François de Groiseilliez, L'Art de devenir député
et même ministre par un oisif qui n'est ni l'un
ni l'autre, Librio, 110 pages, 3 €
Cela s'appelle-t-il rentrer sur les chapeaux de roue ? Les lecteurs du blog jugeront. Nous avons trouvé ceci :
" Les champs électoraux se sont immortalisés par plus de défaites que de victoires. Que de vertus rares ne les ont traversés avec amertume ;! Que de réputations brillantes y ont trouvé leur tombeau ! Que de talents, dont à l'avance on assurait le triomphe, y ont vu s'évanouir leur prestige trompeur ! Que der fortunes y ont été inutilement dévorées par les frais de la guerre ! Des champions terrassés et pour toujours mis hors de combat, des armes brisées, des masques arrachés du front de l'hypocrisie, des brochures déchirées, des journaux ensanglantés, le fouet du ridicule achevant les vaincus, et quelquefois même sévissant contre les vainqueurs, voilà souvent le triste spectacle qu'offre aux yeux de la France affligée le champ de bataille d'une élection. "
Ces lignes sont signées François de Groiseilliez, qui naquit en 1807 et mourut en 1887 (oui, il y a fort, fort longtemps) et dont le libraire n'avait oncques entendu parler. Son livre est intitulé L'Art de devenir député et même ministre par un oisif qui n'est ni l'un ni l'autre. Il paraît dans la collection Philosophie de chez Librio. Le libraire hésite à le classer au rayon humour. Demandez-lui.

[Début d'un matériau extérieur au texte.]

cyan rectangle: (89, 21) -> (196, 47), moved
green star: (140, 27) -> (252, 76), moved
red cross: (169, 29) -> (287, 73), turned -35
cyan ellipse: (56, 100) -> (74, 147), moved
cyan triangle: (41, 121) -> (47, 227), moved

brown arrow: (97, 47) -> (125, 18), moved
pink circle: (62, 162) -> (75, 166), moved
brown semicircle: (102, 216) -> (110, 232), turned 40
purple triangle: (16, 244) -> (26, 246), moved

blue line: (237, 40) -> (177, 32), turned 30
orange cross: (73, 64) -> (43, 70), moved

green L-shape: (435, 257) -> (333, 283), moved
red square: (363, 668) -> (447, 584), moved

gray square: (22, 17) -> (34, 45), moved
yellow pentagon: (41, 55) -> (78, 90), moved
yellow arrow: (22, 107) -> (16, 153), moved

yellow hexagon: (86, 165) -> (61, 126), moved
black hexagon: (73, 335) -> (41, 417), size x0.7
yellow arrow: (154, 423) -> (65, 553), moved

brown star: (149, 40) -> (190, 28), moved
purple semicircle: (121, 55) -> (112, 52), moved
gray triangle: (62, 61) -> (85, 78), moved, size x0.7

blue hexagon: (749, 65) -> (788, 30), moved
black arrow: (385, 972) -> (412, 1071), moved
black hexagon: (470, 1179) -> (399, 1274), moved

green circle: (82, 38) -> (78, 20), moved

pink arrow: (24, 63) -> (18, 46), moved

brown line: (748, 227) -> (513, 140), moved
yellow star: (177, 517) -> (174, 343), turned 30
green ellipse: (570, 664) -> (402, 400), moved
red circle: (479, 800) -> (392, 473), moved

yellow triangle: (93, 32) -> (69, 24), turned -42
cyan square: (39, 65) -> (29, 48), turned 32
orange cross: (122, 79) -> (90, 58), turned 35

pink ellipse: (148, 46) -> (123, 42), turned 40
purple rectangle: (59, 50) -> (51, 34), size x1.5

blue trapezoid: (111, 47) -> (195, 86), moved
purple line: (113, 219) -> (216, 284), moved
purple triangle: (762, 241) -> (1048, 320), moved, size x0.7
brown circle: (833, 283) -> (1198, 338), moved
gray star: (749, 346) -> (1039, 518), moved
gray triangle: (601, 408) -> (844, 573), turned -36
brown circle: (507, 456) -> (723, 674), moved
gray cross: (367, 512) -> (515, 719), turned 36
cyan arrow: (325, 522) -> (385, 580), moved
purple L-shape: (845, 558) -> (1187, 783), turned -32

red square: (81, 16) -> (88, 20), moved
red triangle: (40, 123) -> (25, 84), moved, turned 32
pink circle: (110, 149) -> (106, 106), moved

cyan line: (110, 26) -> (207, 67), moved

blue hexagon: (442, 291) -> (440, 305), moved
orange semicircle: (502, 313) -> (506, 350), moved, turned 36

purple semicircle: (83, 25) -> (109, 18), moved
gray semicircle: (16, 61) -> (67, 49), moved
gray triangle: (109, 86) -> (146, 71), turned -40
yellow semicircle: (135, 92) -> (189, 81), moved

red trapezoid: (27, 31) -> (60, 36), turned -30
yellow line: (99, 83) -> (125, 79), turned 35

Au rayon philosophie, et nulle part ailleurs, vous trouverez un plaidoyer en faveur de Schopenhauer (1788-1860) par Michel Houellebecq qui nous révèle être tombé raide dingue un jour à la bibliothèque de l'auteur du Monde comme volonté et comme représentation (1819) " En quelques minutes, tout a basculé. " Les éditions de L'Herne proposent le coup de foudre.